Ravinder Chadha

Personal information
- Born: 16 March 1951 (age 75) Jalandhar, Punjab, India
- Batting: Right-handed
- Bowling: Right-arm medium
- Role: All-rounder

Domestic team information
- 1967/68: Southern Punjab
- 1968/69–1969/70: Punjab
- 1970/71–1987/88: Haryana

Career statistics
| Competition | FC | List A |
| Matches | 114 | 15 |
| Runs scored | 5,215 | 177 |
| Batting average | 33.42 | 14.75 |
| 100s/50s | 10/26 | 0/0 |
| Top score | 168 | 33 |
| Balls bowled | 6,930 | 588 |
| Wickets | 129 | 12 |
| Bowling average | 26.31 | 30.00 |
| 5 wickets in innings | 4 | 0 |
| 10 wickets in match | 0 | n/a |
| Best bowling | 6/35 | 4/31 |
| Catches/stumpings | 99/– | 7/– |
- Source: ESPNcricinfo, 5 October 2017

= Ravinder Chadha =

Indian cricketer and doctor (born 1951)

Ravinder Chadha (born 16 March 1951) is an Indian former first-class cricketer and doctor.
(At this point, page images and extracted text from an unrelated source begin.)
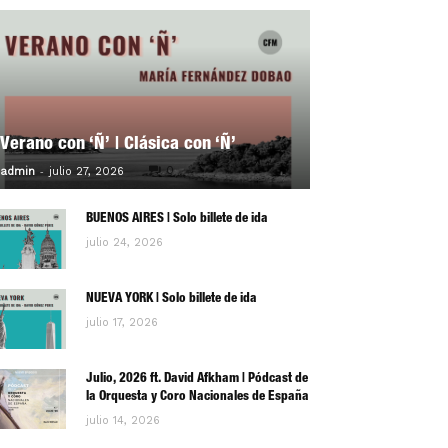
Verano con ‘Ñ’ | Clásica con ‘Ñ’
-
0
admin
julio 27, 2026
BUENOS AIRES | Solo billete de ida
julio 24, 2026
NUEVA YORK | Solo billete de ida
julio 17, 2026
Julio, 2026 ft. David Afkham | Pódcast de
la Orquesta y Coro Nacionales de España
julio 14, 2026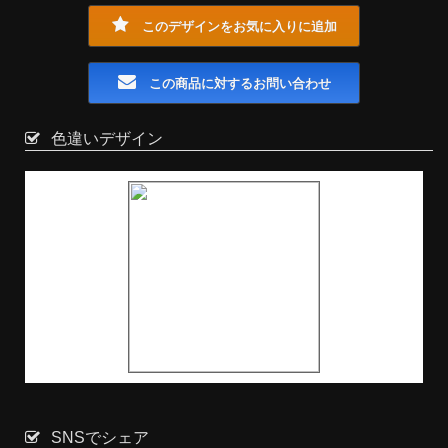
このデザインをお気に入りに追加
この商品に対するお問い合わせ
色違いデザイン
SNSでシェア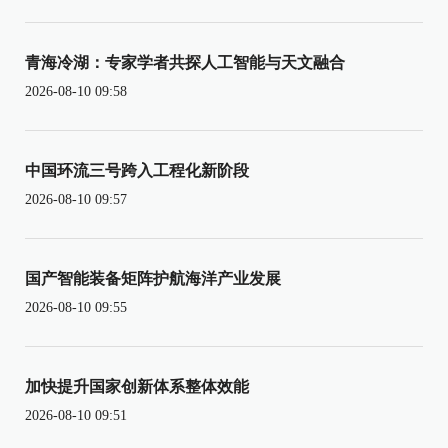
青海冷湖：专家学者共探人工智能与天文融合
2026-08-10 09:58
中国环流三号跨入工程化新阶段
2026-08-10 09:57
国产智能装备矩阵护航海洋产业发展
2026-08-10 09:55
加快提升国家创新体系整体效能
2026-08-10 09:51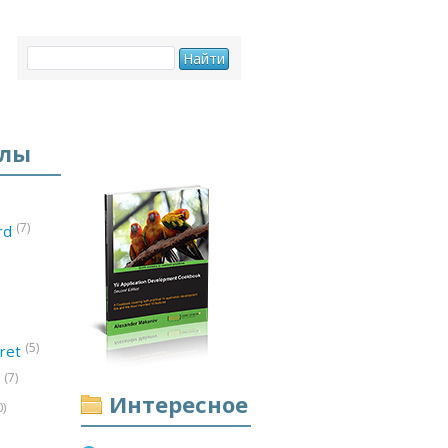
елы
(7)
ord
(5)
ret
(7)
d
Интересное
0)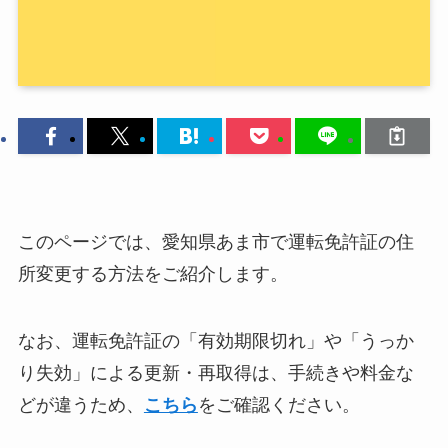
このページでは、愛知県あま市で運転免許証の住
所変更する方法をご紹介します。
なお、運転免許証の「有効期限切れ」や「うっか
り失効」による更新・再取得は、手続きや料金な
どが違うため、
こちら
をご確認ください。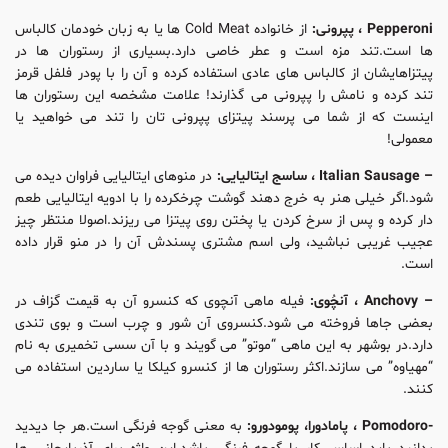
Pepperoni ، پپرونی:
از خانواده Cold Meat ها یا به زبان خودمان کالباس
ها است.تند مزه است و عطر خاصی دارد.بسیاری از رستوران ها در
پیتزاهایشان از کالباس های عادی استفاده کرده و آن را با پودر فلفل قرمز
تند کرده و نامش را پپرونی می گذارند! علامت مشخصه این رستوران ها
اینست که از شما می پرسند پیتزای پپرونی تان را تند می خواهید یا
معمولی!
– Italian Sausage ، ساسج ایتالیایی:
در منوهای ایتالیایی فراوان دیده می
شود.اگر خیلی هنر به خرج دهند گوشت چرخکرده را با ادویه ایتالیایی طعم
دار کرده و پس از سرخ کردن یا پختن روی پیتزا می ریزند.اصولا منتظر چیز
عجیب غریبی نباشید، ولی اسم مشتری پسندش آن را در منو قرار داده
است.
– Anchovy ، آنچُوی:
فیله ماهی آنچوی که کنسرو آن به قیمت گزاف در
بعضی جاها فروخته می شود.کنسروی آن شور و چرب است و بوی تندی
دارد.در بوشهر به این ماهی “موتو” می گویند و با آن سسی تخمیری به نام
“مهیاوه” می سازند.اکثر رستوران ها از کنسرو کیلکا یا ساردین استفاده می
کنند.
-Pomodoro ، پامادورا، پومودورو:
به معنی گوجه فرنگی است.هر جا دیدید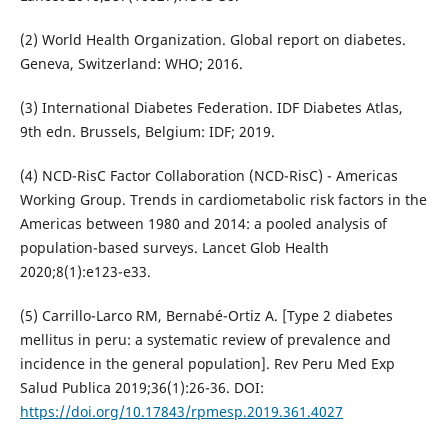
(2) World Health Organization. Global report on diabetes.
Geneva, Switzerland: WHO; 2016.
(3) International Diabetes Federation. IDF Diabetes Atlas,
9th edn. Brussels, Belgium: IDF; 2019.
(4) NCD-RisC Factor Collaboration (NCD-RisC) - Americas
Working Group. Trends in cardiometabolic risk factors in the
Americas between 1980 and 2014: a pooled analysis of
population-based surveys. Lancet Glob Health
2020;8(1):e123-e33.
(5) Carrillo-Larco RM, Bernabé-Ortiz A. [Type 2 diabetes
mellitus in peru: a systematic review of prevalence and
incidence in the general population]. Rev Peru Med Exp
Salud Publica 2019;36(1):26-36. DOI:
https://doi.org/10.17843/rpmesp.2019.361.4027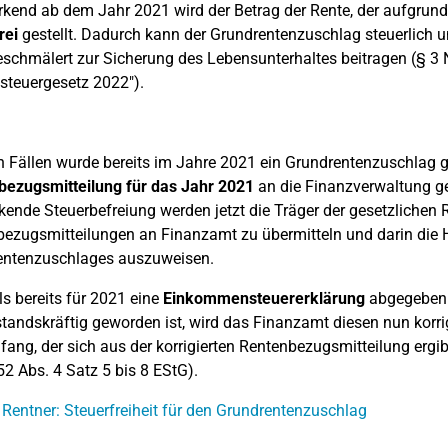
kend ab dem Jahr 2021 wird der Betrag der Rente, der aufgrun
rei
gestellt. Dadurch kann der Grundrentenzuschlag steuerlich u
schmälert zur Sicherung des Lebensunterhaltes beitragen (§ 3 N
steuergesetz 2022").
en Fällen wurde bereits im Jahre 2021 ein Grundrentenzuschlag ge
bezugsmitteilung für das Jahr 2021
an die Finanzverwaltung gem
kende Steuerbefreiung werden jetzt die Träger der gesetzlichen Re
ezugsmitteilungen an Finanzamt zu übermitteln und darin die H
entenzuschlages auszuweisen.
ls bereits für 2021 eine
Einkommensteuererklärung
abgegeben 
tandskräftig geworden ist, wird das Finanzamt diesen nun korrig
ang, der sich aus der korrigierten Rentenbezugsmitteilung ergi
52 Abs. 4 Satz 5 bis 8 EStG).
 Rentner: Steuerfreiheit für den Grundrentenzuschlag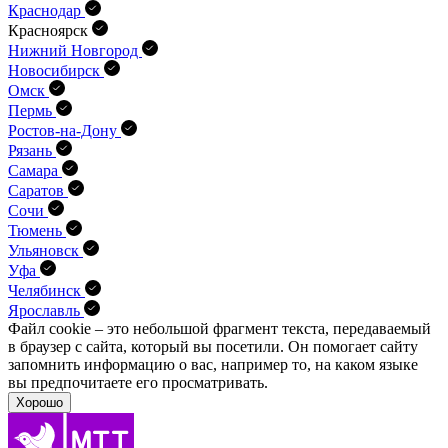
Краснодар
Красноярск
Нижний Новгород
Новосибирск
Омск
Пермь
Ростов-на-Дону
Рязань
Самара
Саратов
Сочи
Тюмень
Ульяновск
Уфа
Челябинск
Ярославль
Файл cookie – это небольшой фрагмент текста, передава­емый
в браузер с сайта, который вы посетили. Он помо­гает сайту
запомнить информацию о вас, например то, на каком языке
вы предпочитаете его просматривать.
Хорошо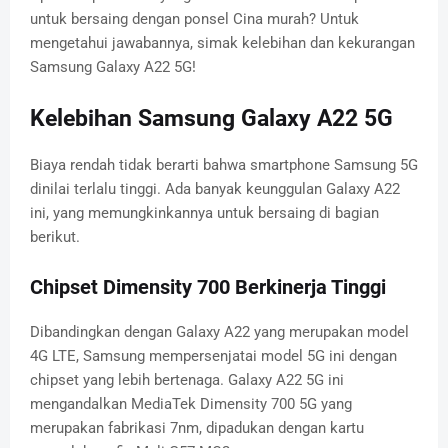
untuk bersaing dengan ponsel Cina murah? Untuk
mengetahui jawabannya, simak kelebihan dan kekurangan
Samsung Galaxy A22 5G!
Kelebihan Samsung Galaxy A22 5G
Biaya rendah tidak berarti bahwa smartphone Samsung 5G
dinilai terlalu tinggi. Ada banyak keunggulan Galaxy A22
ini, yang memungkinkannya untuk bersaing di bagian
berikut.
Chipset Dimensity 700 Berkinerja Tinggi
Dibandingkan dengan Galaxy A22 yang merupakan model
4G LTE, Samsung mempersenjatai model 5G ini dengan
chipset yang lebih bertenaga. Galaxy A22 5G ini
mengandalkan MediaTek Dimensity 700 5G yang
merupakan fabrikasi 7nm, dipadukan dengan kartu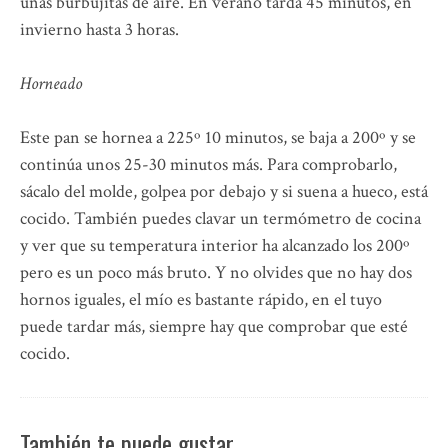
unas burbujitas de aire. En verano tarda 45 minutos, en
invierno hasta 3 horas.
Horneado
Este pan se hornea a 225º 10 minutos, se baja a 200º y se
continúa unos 25-30 minutos más. Para comprobarlo,
sácalo del molde, golpea por debajo y si suena a hueco, está
cocido. También puedes clavar un termómetro de cocina
y ver que su temperatura interior ha alcanzado los 200º
pero es un poco más bruto. Y no olvides que no hay dos
hornos iguales, el mío es bastante rápido, en el tuyo
puede tardar más, siempre hay que comprobar que esté
cocido.
También te puede gustar…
He captained Haryana in 83 Ranji Trophy matches, a tournament record till 2015 when it was bettered by Jaydev Shah. Chadha also served as a physiotherapist for the Indian team.

==Life and career==
Chadha was born on 16 March 1951 in Jalandhar. An all-rounder who batted right-handed and bowled right-arm medium pace, Chadha made his first-class debut at age 16 for Southern Punjab during the 1967–68 Ranji Trophy. He played the subsequent two seasons for Punjab, before switching to the newly founded Haryana team. He represented Haryana for 18 seasons from 1970–71 to 1987–88, captaining the team in 83 Ranji Trophy matches. This was the record for most matches as captain in the history of Ranji Trophy, until Saurashtra cricketer Jaydev Shah broke it in 2015. Chadha appeared in a total of 114 first-class matches, scoring 5,215 runs and taking 129 wickets.

Chadha was employed with Haryana Power Utilities for 33 years, until his retirement as its director of medical services in 2009. He treated sports injuries and runs a pain-management clinic in Sector 22 in Chandigarh. Chadha also worked as a selector for the Board of Control for Cricket in India and a physiotherapist for the national team for two years including at the 1999 Cricket World Cup. He is a recipient of the Haryana government's Bhim Award.